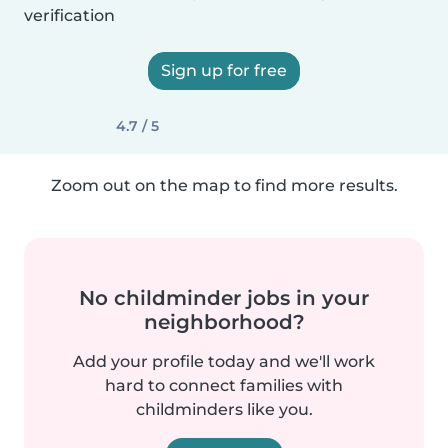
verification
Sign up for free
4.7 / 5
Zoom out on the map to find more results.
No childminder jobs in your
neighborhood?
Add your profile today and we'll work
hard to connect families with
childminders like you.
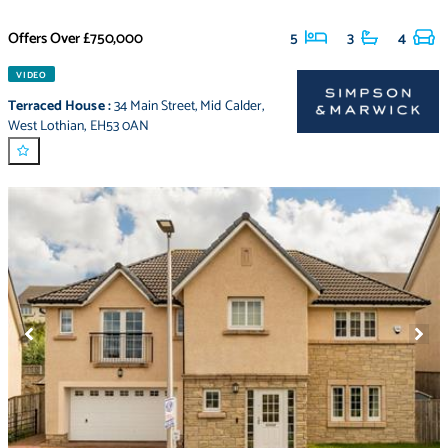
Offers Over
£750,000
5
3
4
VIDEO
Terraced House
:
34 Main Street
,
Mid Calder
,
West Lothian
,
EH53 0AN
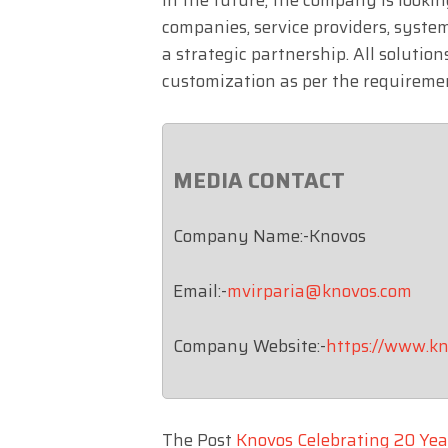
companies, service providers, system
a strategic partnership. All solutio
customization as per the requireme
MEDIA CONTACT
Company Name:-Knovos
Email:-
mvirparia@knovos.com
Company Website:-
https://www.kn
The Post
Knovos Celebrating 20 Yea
____________________
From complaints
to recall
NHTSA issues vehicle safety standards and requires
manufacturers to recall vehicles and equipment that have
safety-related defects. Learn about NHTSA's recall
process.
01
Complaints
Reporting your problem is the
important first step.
____________________
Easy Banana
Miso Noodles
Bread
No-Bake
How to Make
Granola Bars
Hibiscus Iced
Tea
____________________
Print exactly, with no pictures, the lines above from the one that holds "Zoom out on the map to find more results." through the one that holds "Knovos Celebrating 20 Yea", both of them included.

Zoom out on the map to find more results.
No childminder jobs in your
neighborhood?
Add your profile today and we'll work
hard to connect families with
childminders like you.
Offers Over
£750,000
5
3
4
VIDEO
Terraced House
:
34 Main Street
,
Mid Calder
,
West Lothian
,
EH53 0AN
companies, service providers, system
a strategic partnership. All solutio
customization as per the requireme
MEDIA CONTACT
Company Name:-Knovos
Email:-
mvirparia@knovos.com
Company Website:-
https://www.kn
The Post
Knovos Celebrating 20 Yea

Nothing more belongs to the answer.